- _WHAT IS EXPECTED_
From the first line of the data below, repeat each line exactly until you reach the line with "Brands (419, 1763)"; include that line too.

- _LISTED RECORDS_
________________________________________
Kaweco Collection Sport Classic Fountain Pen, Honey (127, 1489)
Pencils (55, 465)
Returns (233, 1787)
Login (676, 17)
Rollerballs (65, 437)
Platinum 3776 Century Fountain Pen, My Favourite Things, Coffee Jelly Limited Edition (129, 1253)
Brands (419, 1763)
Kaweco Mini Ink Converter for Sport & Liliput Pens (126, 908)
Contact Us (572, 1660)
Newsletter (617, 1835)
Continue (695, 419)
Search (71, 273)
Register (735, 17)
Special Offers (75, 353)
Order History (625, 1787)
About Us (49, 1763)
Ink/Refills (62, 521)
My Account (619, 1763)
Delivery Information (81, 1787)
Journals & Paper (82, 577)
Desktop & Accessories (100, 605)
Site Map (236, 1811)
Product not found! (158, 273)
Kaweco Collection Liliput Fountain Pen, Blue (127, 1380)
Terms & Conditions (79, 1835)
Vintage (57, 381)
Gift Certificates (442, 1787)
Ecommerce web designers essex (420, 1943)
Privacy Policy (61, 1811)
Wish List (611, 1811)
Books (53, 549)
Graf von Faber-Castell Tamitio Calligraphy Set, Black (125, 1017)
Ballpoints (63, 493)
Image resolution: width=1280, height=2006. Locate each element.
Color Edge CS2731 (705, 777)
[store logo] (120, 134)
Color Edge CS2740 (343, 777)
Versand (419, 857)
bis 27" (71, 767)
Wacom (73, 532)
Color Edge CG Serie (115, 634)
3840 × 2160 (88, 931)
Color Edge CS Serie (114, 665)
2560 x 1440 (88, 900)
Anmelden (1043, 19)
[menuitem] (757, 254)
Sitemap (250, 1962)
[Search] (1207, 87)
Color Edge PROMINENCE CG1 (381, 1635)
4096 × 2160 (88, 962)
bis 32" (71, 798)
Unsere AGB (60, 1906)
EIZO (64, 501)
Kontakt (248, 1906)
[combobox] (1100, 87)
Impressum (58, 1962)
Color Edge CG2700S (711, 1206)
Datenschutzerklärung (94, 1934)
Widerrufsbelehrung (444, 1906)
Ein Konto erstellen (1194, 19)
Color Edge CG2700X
________________________________________
- _RESULT FOR THIS EXERCISE_
Kaweco Collection Sport Classic Fountain Pen, Honey (127, 1489)
Pencils (55, 465)
Returns (233, 1787)
Login (676, 17)
Rollerballs (65, 437)
Platinum 3776 Century Fountain Pen, My Favourite Things, Coffee Jelly Limited Edition (129, 1253)
Brands (419, 1763)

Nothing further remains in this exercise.